Bug #18386
closedgoferd conumes 100% cpu after losing the connection to qdrouterd
Description
Hi!
After rebooting the CentOS/RHEL Updateserver, foreman with scenario katello, we had a few clients where the goferd Process starts using 100% cpu after losing the connection to the qdrouterd running on the CentOS/RHEL Updateserver. The quick fix was to restart the goferd on each affected client machine.
Please fix that issue! thanks!
sincerely yours
Mario
Updated by Mario K almost 8 years ago
Hi
Here are some version details of our setup:
On the CentOS/RHEL Update Server we are using CentOS 7.3 with the packages:
foreman-1.13.3-1.el7.noarch
katello-3.2.2-1.el7.noarch
Around 50 percent of our CentOS6/RHEL6 Systems were affected from the problem.
The CentOS6 Systems have the versions 6.7 and 6.8 with the package:
gofer-2.7.6-1.el6.noarch
The RHEL6 Systems have the versions 6.6 and 6.8 with the package:
gofer-2.7.6-1.el6.noarch
Our CentOS7/RHEL7 Systems where not affected.
sincerely yours
Mario
Updated by Mario K almost 8 years ago
Hi
Today I analyzed the messages log file of one of the affected systems (RHEL 6.8).
I did replace the real hostname with hostname and the real fqdn of our internal CentOS/RHEL Updateserver with a fake fqdn. Also I did hide the IDs.
Here is the output:
Feb 2 13:47:50 hostname goferd: [INFO][pulp.agent.id-number-hidden] root:525 - Disconnected
Feb 2 13:47:50 hostname goferd: [ERROR][pulp.agent.id-number-hidden] gofer.messaging.adapter.proton.reliability:53 - Connection amqps://centosrhelupdateserver.domain.tld:5647 disconnected
Feb 2 13:48:00 hostname goferd: [INFO][pulp.agent.id-number-hidden] gofer.messaging.adapter.connect:28 - connecting: proton+amqps://centosrhelupdateserver.domain.tld:5647
Feb 2 13:48:01 hostname goferd: [INFO][pulp.agent.id-number-hidden] gofer.messaging.adapter.proton.connection:87 - open: URL: amqps://centosrhelupdateserver.domain.tld:5647|SSL: ca: /etc/rhsm/ca/katello-default-ca.pem|key: None|certificate: /etc/pki/consumer/bundle.pem|host-validation: None
Feb 2 13:48:01 hostname goferd: [INFO][pulp.agent.id-number-hidden] root:485 - connecting to centosrhelupdateserver.domain.tld:5647...

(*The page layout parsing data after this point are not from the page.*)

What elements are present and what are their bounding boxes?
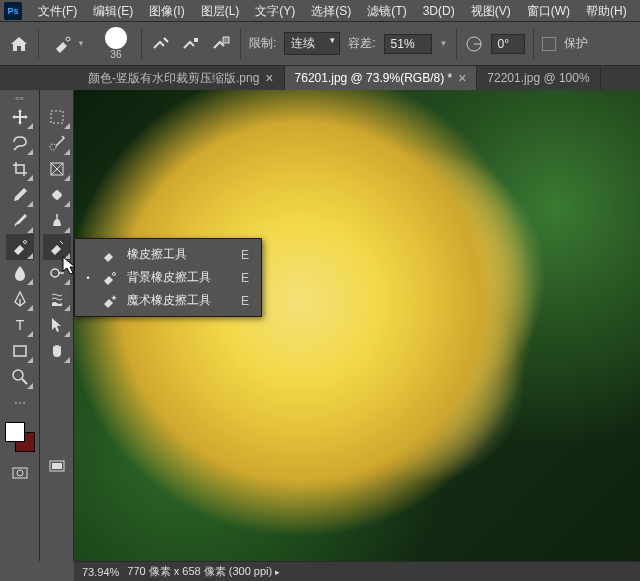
bg-eraser-icon	[101, 270, 119, 286]
zoom-level[interactable]: 73.94%	[82, 566, 119, 578]
eraser-icon	[101, 247, 119, 263]
eraser-flyout-menu: 橡皮擦工具 E • 背景橡皮擦工具 E 魔术橡皮擦工具 E	[74, 238, 262, 317]
svg-point-8	[13, 370, 23, 380]
svg-rect-7	[14, 346, 26, 356]
sampling-continuous-icon[interactable]	[150, 33, 172, 55]
hand-tool[interactable]	[43, 338, 71, 364]
flyout-shortcut: E	[241, 294, 249, 308]
eraser-tool[interactable]	[6, 234, 34, 260]
edit-toolbar-icon[interactable]: ⋯	[6, 390, 34, 416]
menu-type[interactable]: 文字(Y)	[247, 0, 303, 22]
menu-image[interactable]: 图像(I)	[141, 0, 192, 22]
svg-point-13	[50, 144, 56, 150]
divider	[240, 29, 241, 59]
menu-select[interactable]: 选择(S)	[303, 0, 359, 22]
menu-edit[interactable]: 编辑(E)	[85, 0, 141, 22]
svg-point-23	[113, 272, 116, 275]
home-icon[interactable]	[8, 33, 30, 55]
chevron-down-icon: ▼	[77, 39, 85, 48]
healing-brush-tool[interactable]	[43, 182, 71, 208]
menu-layer[interactable]: 图层(L)	[193, 0, 248, 22]
flyout-item-eraser[interactable]: 橡皮擦工具 E	[75, 243, 261, 266]
marquee-tool[interactable]	[43, 104, 71, 130]
menu-filter[interactable]: 滤镜(T)	[359, 0, 414, 22]
zoom-tool[interactable]	[6, 364, 34, 390]
svg-rect-1	[194, 38, 198, 42]
flyout-label: 魔术橡皮擦工具	[127, 292, 223, 309]
app-logo: Ps	[4, 2, 22, 20]
close-icon[interactable]: ×	[265, 71, 273, 85]
type-tool[interactable]: T	[6, 312, 34, 338]
foreground-color-swatch[interactable]	[5, 422, 25, 442]
brush-tool[interactable]	[6, 208, 34, 234]
flyout-label: 橡皮擦工具	[127, 246, 223, 263]
limit-select[interactable]: 连续	[284, 32, 340, 55]
document-tab[interactable]: 颜色-竖版有水印裁剪压缩版.png ×	[78, 66, 285, 90]
flyout-item-bg-eraser[interactable]: • 背景橡皮擦工具 E	[75, 266, 261, 289]
toolbox-collapse-icon[interactable]	[40, 92, 73, 104]
document-tab[interactable]: 76201.jpg @ 73.9%(RGB/8) * ×	[285, 66, 478, 90]
toolbox-collapse-icon[interactable]: ««	[0, 92, 39, 104]
document-tabs: 颜色-竖版有水印裁剪压缩版.png × 76201.jpg @ 73.9%(RG…	[0, 66, 640, 90]
blur-tool[interactable]	[6, 260, 34, 286]
gradient-tool[interactable]	[43, 286, 71, 312]
flyout-shortcut: E	[241, 248, 249, 262]
document-dimensions[interactable]: 770 像素 x 658 像素 (300 ppi)	[127, 564, 279, 579]
frame-tool[interactable]	[43, 156, 71, 182]
angle-icon[interactable]	[465, 35, 483, 53]
lasso-tool[interactable]	[6, 130, 34, 156]
protect-foreground-checkbox[interactable]	[542, 37, 556, 51]
tab-label: 72201.jpg @ 100%	[487, 71, 589, 85]
protect-label: 保护	[564, 35, 588, 52]
crop-tool[interactable]	[6, 156, 34, 182]
tool-preset[interactable]: ▼	[47, 34, 91, 54]
quick-select-tool[interactable]	[43, 130, 71, 156]
menu-window[interactable]: 窗口(W)	[519, 0, 578, 22]
brush-preview[interactable]: 36	[99, 27, 133, 60]
flyout-shortcut: E	[241, 271, 249, 285]
workspace: «« T ⋯	[0, 90, 640, 561]
status-bar: 73.94% 770 像素 x 658 像素 (300 ppi)	[74, 561, 640, 581]
cursor-icon	[62, 256, 78, 276]
tab-label: 76201.jpg @ 73.9%(RGB/8) *	[295, 71, 453, 85]
svg-point-11	[17, 470, 23, 476]
divider	[141, 29, 142, 59]
tolerance-label: 容差:	[348, 35, 375, 52]
angle-value[interactable]: 0°	[491, 34, 525, 54]
flyout-mark: •	[83, 273, 93, 283]
quick-mask-icon[interactable]	[6, 460, 34, 486]
menu-bar: Ps 文件(F) 编辑(E) 图像(I) 图层(L) 文字(Y) 选择(S) 滤…	[0, 0, 640, 22]
svg-point-5	[23, 241, 26, 244]
close-icon[interactable]: ×	[458, 71, 466, 85]
divider	[456, 29, 457, 59]
menu-file[interactable]: 文件(F)	[30, 0, 85, 22]
flyout-label: 背景橡皮擦工具	[127, 269, 223, 286]
chevron-down-icon[interactable]: ▼	[440, 39, 448, 48]
svg-rect-12	[51, 111, 63, 123]
tolerance-value[interactable]: 51%	[384, 34, 432, 54]
document-image	[74, 90, 640, 561]
menu-view[interactable]: 视图(V)	[463, 0, 519, 22]
sampling-once-icon[interactable]	[180, 33, 202, 55]
toolbox-col2	[40, 90, 74, 561]
brush-dot-icon	[105, 27, 127, 49]
eyedropper-tool[interactable]	[6, 182, 34, 208]
menu-help[interactable]: 帮助(H)	[578, 0, 635, 22]
options-bar: ▼ 36 限制: 连续 容差: 51% ▼ 0° 保护	[0, 22, 640, 66]
menu-3d[interactable]: 3D(D)	[415, 0, 463, 22]
sampling-swatch-icon[interactable]	[210, 33, 232, 55]
divider	[38, 29, 39, 59]
flyout-item-magic-eraser[interactable]: 魔术橡皮擦工具 E	[75, 289, 261, 312]
svg-rect-2	[223, 37, 229, 43]
path-select-tool[interactable]	[43, 312, 71, 338]
screen-mode-icon[interactable]	[43, 454, 71, 480]
svg-rect-17	[51, 189, 62, 200]
color-swatches[interactable]	[5, 422, 35, 452]
rectangle-tool[interactable]	[6, 338, 34, 364]
pen-tool[interactable]	[6, 286, 34, 312]
canvas[interactable]	[74, 90, 640, 561]
document-tab[interactable]: 72201.jpg @ 100%	[477, 66, 600, 90]
limit-label: 限制:	[249, 35, 276, 52]
clone-stamp-tool[interactable]	[43, 208, 71, 234]
move-tool[interactable]	[6, 104, 34, 130]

Feb 2 13:49:04 hostname goferd: [INFO][pulp.agent.id-number-hidden] root:525 - Disconnected
Feb 2 13:49:04 hostname goferd: [ERROR][pulp.agent.id-number-hidden] gofer.messaging.adapter.connect:33 - connect: proton+amqps://centosrhelupdateserver.domain.tld:5647, failed: Connection amqps://centosrhelupdateserver.domain.tld:5647 disconnected
Feb 2 13:49:04 hostname goferd: [INFO][pulp.agent.id-number-hidden] gofer.messaging.adapter.connect:35 - retry in 10 seconds
Feb 2 13:49:14 hostname goferd: [INFO][pulp.agent.id-number-hidden] gofer.messaging.adapter.connect:28 - connecting: proton+amqps://centosrhelupdateserver.domain.tld:5647
Feb 2 13:49:14 hostname goferd: [INFO][pulp.agent.id-number-hidden] gofer.messaging.adapter.proton.connection:87 - open: URL: amqps://centosrhelupdateserver.domain.tld:5647|SSL: ca: /etc/rhsm/ca/katello-default-ca.pem|key: None|certificate: /etc/pki/consumer/bundle.pem|host-validation: None
Feb 2 13:49:14 hostname goferd: [INFO][pulp.agent.id-number-hidden] root:485 - connecting to centosrhelupdateserver.domain.tld:5647...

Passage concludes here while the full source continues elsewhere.